Description: Advective flows of seawater and fresh groundwater through coastal aquifers form a unique ecohydrological interface, the subterranean estuary (STE). Here, freshly produced marine organic matter and oxygen mix with groundwater, which is low in oxygen and contains aged organic carbon (OC) from terrestrial sources. Along the groundwater flow paths, dissolved organic matter (DOM) is degraded and inorganic electron acceptors are successively used up. Because of the different DOM sources and ages, exact degradation pathways are often difficult to disentangle, especially in high-energy environments with dynamic changes in beach morphology, source composition, and hydraulic gradients. From a case study site on a barrier island in the German North Sea, we present detailed biogeochemical data from freshwater lens groundwater, seawater, and beach porewater samples collected over different seasons. The samples were analyzed for physico-chemistry (e.g., salinity, temperature, dissolved silicate), (reduced) electron acceptors (e.g., oxygen, nitrate, and iron), and dissolved organic carbon (DOC).
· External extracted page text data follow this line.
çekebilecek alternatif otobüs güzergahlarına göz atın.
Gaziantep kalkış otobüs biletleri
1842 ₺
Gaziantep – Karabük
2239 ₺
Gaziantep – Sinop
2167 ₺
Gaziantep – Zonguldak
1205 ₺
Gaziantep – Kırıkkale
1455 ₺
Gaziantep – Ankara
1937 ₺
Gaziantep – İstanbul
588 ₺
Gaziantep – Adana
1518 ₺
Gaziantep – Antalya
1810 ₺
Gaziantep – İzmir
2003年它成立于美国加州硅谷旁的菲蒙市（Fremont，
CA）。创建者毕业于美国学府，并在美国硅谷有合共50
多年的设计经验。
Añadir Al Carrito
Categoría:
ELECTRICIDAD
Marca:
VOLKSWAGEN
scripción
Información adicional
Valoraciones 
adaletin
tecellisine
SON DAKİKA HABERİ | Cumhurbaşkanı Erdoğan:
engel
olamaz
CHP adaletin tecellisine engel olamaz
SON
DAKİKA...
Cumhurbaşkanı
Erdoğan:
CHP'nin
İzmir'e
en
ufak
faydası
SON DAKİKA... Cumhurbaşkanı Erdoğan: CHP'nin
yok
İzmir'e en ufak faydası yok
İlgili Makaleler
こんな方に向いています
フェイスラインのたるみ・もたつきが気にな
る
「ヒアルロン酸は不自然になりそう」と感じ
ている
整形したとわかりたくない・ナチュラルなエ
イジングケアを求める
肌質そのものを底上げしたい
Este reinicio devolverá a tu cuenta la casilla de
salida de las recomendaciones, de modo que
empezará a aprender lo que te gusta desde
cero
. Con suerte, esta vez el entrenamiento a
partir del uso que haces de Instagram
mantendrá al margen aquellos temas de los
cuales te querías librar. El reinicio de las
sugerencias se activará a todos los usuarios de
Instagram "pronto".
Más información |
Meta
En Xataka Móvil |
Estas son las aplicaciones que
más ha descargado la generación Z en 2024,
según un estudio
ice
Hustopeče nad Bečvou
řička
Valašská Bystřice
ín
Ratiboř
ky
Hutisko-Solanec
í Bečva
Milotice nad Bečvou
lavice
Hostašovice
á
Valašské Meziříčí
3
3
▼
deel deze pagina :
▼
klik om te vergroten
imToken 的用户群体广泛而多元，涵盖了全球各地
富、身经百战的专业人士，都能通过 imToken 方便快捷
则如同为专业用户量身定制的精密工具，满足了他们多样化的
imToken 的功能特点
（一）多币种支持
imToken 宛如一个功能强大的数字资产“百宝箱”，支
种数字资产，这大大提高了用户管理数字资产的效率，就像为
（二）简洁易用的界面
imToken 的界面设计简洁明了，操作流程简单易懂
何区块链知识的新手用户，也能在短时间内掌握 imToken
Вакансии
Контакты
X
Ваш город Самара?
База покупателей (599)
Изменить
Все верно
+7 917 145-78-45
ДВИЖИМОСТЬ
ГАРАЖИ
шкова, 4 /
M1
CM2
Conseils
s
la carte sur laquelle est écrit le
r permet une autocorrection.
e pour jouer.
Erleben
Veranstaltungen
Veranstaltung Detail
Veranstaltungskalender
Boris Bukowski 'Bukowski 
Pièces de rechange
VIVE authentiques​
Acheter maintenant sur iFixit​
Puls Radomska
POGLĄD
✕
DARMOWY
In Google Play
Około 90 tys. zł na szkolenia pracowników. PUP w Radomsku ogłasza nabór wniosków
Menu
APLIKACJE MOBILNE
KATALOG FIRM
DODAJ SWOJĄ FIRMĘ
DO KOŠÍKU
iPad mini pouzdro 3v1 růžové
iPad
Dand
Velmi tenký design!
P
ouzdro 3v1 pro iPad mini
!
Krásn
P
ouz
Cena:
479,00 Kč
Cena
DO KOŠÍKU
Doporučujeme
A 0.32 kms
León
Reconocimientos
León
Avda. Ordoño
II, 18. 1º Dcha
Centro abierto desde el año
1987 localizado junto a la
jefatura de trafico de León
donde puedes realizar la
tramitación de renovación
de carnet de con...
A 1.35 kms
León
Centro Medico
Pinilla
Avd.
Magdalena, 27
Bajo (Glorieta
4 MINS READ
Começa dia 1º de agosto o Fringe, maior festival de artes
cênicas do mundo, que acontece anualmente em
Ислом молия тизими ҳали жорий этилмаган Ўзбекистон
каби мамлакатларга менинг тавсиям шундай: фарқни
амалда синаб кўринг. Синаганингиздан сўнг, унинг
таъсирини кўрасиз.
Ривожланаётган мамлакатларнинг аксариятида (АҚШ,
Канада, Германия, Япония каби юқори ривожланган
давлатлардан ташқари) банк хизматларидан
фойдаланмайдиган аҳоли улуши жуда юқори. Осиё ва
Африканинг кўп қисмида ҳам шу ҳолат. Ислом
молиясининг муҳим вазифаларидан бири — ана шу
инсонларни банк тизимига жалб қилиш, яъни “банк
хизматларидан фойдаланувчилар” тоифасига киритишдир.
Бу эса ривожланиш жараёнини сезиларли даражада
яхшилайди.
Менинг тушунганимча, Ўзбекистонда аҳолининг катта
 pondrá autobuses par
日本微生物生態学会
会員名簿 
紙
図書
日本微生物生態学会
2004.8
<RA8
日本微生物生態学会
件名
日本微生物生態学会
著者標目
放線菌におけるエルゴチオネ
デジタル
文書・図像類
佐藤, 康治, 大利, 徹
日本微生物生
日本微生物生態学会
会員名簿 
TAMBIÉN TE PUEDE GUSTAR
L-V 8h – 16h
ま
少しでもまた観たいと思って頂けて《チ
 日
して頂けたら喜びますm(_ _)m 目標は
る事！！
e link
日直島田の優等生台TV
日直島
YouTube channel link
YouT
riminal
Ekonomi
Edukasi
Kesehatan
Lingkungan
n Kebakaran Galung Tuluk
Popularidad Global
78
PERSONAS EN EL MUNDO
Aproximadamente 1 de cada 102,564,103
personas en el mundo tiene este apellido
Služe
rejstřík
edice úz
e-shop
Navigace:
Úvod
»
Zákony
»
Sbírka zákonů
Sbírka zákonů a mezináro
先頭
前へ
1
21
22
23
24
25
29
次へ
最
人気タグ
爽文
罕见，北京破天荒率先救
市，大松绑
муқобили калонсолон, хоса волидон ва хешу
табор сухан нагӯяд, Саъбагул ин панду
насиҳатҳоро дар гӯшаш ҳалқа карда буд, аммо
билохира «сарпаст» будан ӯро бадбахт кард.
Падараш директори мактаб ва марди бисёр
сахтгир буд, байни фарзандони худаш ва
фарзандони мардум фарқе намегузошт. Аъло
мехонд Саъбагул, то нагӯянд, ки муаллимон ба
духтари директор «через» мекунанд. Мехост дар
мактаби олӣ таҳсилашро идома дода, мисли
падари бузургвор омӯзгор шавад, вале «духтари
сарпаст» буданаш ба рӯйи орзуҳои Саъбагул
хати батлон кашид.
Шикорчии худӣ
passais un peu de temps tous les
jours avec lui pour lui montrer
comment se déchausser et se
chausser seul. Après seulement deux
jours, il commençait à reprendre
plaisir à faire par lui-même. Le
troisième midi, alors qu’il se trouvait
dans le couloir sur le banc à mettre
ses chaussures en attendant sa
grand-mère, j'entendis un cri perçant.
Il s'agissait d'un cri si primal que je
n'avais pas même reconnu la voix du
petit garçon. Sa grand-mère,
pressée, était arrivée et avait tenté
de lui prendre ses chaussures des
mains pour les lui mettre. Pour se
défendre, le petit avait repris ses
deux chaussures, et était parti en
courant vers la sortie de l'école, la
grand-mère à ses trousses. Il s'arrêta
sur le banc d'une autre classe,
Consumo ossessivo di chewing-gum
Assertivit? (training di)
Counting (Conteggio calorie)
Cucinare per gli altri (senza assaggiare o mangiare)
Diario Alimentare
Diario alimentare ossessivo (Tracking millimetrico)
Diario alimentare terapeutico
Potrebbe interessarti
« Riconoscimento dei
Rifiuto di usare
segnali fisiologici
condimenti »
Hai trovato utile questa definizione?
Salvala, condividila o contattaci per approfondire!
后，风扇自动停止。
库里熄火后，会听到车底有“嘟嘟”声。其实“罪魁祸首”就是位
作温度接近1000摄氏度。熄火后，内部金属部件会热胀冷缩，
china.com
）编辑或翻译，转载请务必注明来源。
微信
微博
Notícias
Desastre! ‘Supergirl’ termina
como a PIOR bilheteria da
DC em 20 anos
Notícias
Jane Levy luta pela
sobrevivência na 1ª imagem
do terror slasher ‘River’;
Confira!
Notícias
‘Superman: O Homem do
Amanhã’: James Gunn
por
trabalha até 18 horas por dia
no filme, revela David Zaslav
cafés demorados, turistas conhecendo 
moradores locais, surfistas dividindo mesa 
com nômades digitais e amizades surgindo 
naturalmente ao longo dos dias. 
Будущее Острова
DOM was isolated and molecularly characterized via soft-ionization ultra-high-resolution mass spectrometry, and molecular formulae were identified in each sample. We found that the islands’ freshwater lens harbors a surprisingly high DOM molecular diversity and heterogeneity, possibly due to patchy distributions of buried peat lenses. Furthermore, a comparison of DOM composition of the endmembers indicated that the Spiekeroog high-energy beach STE conveys chemically modified, terrestrial DOM from the inland freshwater lens to the coastal ocean. In the beach intertidal zone, porewater DOC concentrations, lability of DOM and oxygen concentrations, decreased while dissolved (reduced) iron and dissolved silicate concentrations increased. This observation is consistent with the assumption of a continuous degradation of labile DOM along a cross-shore gradient, even in this dynamic environment. Accordingly, molecular properties of DOM indicated enhanced degradation, and “humic-like” fluorescent DOM fraction increased along the flow paths, likely through accumulation of compounds less susceptible to microbial consumption. Our data indicate that the high-energy beach STE is likely a net sink of OC from the terrestrial and marine realm, and that barrier islands such as Spiekeroog may act as efficient “digestors” of organic matter.